For these three initiatives, which only scratch the surface of CLAIRE’s capabilities, here’s how to train this tool for your benefit:
EDC has several predetermined, out-of-the-box (OOB) domains representing Personal Identifiable Information (PII), Personal Health Information (PHI), and Personal Credit Information (PCI). These rules are written to seek the data’s patterns and common naming conventions.
- Before you ever start scanning for information, you can set CLAIRE and your team on a path for success by reviewing all of the provided OOB domains and domain groups in order to decide what kinds of information you will scan for. As an international leader, EDC offers several domains that are country-specific and some might not apply to your owned data. There’s no need to scan for information you know you don’t have, and then continually train CLAIRE to not assign that domain to anything.
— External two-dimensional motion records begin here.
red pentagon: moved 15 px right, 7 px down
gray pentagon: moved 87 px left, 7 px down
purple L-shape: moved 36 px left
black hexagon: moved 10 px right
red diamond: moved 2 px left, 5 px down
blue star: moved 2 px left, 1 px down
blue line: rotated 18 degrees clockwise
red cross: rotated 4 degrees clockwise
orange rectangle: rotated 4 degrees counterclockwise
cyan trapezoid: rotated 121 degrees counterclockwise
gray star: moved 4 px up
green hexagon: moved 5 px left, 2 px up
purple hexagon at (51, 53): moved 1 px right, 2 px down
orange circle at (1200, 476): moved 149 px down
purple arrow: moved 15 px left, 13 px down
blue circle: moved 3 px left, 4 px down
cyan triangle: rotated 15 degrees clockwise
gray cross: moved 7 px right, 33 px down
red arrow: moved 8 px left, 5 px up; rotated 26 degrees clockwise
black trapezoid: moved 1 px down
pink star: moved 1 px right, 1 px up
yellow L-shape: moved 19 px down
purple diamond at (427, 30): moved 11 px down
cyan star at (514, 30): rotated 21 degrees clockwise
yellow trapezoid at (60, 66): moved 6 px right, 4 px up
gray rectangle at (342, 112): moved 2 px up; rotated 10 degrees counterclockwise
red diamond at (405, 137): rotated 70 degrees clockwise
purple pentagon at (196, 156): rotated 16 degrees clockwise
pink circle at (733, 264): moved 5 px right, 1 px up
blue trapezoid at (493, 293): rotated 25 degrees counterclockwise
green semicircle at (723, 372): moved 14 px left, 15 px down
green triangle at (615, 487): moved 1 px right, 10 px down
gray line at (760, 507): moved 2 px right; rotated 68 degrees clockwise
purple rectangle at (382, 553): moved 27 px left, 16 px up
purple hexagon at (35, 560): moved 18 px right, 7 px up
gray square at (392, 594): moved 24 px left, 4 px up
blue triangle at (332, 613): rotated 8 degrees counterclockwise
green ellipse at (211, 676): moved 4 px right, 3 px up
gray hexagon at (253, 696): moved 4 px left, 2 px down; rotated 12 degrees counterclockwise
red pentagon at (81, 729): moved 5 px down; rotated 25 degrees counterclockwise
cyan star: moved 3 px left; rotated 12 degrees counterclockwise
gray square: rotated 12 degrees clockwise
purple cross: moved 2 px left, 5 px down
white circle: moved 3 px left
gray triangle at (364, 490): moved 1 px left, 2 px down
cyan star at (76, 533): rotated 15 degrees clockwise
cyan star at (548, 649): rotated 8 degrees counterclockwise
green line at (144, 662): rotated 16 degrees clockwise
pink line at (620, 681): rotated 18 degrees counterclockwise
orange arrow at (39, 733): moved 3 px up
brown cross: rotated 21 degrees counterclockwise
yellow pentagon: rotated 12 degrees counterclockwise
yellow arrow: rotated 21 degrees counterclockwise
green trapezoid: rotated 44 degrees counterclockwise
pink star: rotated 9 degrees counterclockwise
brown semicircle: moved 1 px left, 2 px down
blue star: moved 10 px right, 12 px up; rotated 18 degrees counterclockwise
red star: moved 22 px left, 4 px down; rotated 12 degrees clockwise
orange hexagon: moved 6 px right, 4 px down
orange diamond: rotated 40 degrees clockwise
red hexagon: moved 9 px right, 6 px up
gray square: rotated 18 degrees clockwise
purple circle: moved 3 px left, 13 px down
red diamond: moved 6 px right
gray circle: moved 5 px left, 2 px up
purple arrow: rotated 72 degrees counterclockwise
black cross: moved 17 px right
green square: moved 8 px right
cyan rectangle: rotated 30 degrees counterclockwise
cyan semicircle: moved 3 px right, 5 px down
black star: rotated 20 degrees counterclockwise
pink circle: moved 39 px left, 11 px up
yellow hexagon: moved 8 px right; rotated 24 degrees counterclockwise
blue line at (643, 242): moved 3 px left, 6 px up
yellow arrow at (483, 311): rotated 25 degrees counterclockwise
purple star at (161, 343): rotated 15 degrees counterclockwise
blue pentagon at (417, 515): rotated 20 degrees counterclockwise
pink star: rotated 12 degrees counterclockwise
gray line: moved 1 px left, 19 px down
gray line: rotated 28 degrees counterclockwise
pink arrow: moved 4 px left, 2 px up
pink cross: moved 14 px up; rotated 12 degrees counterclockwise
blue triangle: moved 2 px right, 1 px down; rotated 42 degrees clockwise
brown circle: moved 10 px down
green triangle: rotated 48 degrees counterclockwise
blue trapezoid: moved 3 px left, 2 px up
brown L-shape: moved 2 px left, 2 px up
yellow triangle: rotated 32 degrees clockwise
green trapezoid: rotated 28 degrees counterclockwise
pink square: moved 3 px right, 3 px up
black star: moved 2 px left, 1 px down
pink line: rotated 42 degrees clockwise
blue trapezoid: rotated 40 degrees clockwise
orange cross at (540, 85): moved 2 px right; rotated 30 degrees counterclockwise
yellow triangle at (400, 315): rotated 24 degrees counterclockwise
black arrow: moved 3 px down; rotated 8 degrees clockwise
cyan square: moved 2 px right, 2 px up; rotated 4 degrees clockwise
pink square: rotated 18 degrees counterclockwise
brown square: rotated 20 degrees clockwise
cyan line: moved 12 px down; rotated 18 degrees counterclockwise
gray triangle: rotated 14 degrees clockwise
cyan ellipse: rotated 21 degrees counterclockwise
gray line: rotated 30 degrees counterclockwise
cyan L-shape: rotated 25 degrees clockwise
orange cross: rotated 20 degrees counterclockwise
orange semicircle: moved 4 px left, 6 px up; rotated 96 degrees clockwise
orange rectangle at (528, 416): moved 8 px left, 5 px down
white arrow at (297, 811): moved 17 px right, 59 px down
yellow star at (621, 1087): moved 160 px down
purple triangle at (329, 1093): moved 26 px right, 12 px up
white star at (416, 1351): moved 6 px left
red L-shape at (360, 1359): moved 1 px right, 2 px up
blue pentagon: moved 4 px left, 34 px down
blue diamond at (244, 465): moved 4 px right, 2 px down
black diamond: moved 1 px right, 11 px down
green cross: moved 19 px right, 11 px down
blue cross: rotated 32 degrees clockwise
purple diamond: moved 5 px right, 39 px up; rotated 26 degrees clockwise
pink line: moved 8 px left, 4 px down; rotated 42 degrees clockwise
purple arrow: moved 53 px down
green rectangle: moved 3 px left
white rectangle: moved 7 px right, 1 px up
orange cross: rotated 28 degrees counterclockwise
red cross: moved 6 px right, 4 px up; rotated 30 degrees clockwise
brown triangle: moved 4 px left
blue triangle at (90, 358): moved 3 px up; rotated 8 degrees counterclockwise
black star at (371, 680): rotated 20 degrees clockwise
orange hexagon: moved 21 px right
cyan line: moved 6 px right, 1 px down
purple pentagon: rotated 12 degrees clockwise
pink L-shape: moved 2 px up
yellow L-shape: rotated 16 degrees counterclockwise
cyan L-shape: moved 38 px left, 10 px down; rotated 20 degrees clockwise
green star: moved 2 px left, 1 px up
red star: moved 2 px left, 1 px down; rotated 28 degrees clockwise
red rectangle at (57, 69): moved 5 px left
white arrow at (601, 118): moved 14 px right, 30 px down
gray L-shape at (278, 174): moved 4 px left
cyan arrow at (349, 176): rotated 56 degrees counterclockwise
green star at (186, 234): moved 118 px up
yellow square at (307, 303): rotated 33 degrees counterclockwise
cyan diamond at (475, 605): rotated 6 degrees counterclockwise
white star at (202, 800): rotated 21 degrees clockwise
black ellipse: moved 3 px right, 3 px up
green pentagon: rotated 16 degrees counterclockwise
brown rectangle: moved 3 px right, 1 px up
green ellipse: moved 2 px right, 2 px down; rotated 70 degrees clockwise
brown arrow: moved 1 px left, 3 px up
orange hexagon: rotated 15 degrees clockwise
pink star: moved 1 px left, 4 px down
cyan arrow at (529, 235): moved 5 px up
- You can also sample your known information to see what is stored together. Domain parameters can be assigned (known proximity), to help increase certainty of successful domain assignment. Items like address, city, state and zip code can be stored in the same table, and therefore have a higher likelihood of being correct if CLAIRE found all of those domains close together.
- Lastly, you can change the preference for auto-acceptance of domains. For OOB assignments, the “likely” minimum threshold is 40%, and the maximum is 80%.
The work begins after the OOB scans have run. CLAIRE has made its best guesses, but it is up to Data Curators and Stewards to evaluate CLAIRE’s success. An operator must individually review each asset to both remove incorrect domains and approve correctly assigned domains. Though CLAIRE’s prospects are exciting, the early results can be disappointing. Some operators have unfortunately seen SSNs, dates, and account IDs all assigned to the same column – ugh!
Given what’s required to train CLAIRE, and the potential “confusion” among data items like SSNs and dates, it can help to start with private PII information and proceed to less sensitive data. After initiating assignments, you may need to remove the unwanted domain assignments, such as dates, before CLAIRE works its “magic” by auto-correcting domain assignments. While assigning multiple domains can be redundant and tedious early on, it helps to recognize that CLAIRE is machine learning, and not a trained machine.
Whether by a person or machine, time is needed to understand any data asset. With each acceptance or denial of an assigned domain, CLAIRE is learning and will continue learning with each action taken by a Data Steward. The speed at which CLAIRE will learn is vastly different per company due to many variables, including the type, quality, and quantity of data to be scanned. If told where and how, CLAIRE – once trained – can recognize lineage, synonyms, glossary definitions, data types and patterns, column names and more.
CLAIRE can move huge volumes of data from unknown or unidentified to useful. Once trained, CLAIRE can bring efficiency and expediency to often laborious tasks – from data management to reporting – leaving your organization with more time to solve everyday business problems and challenges.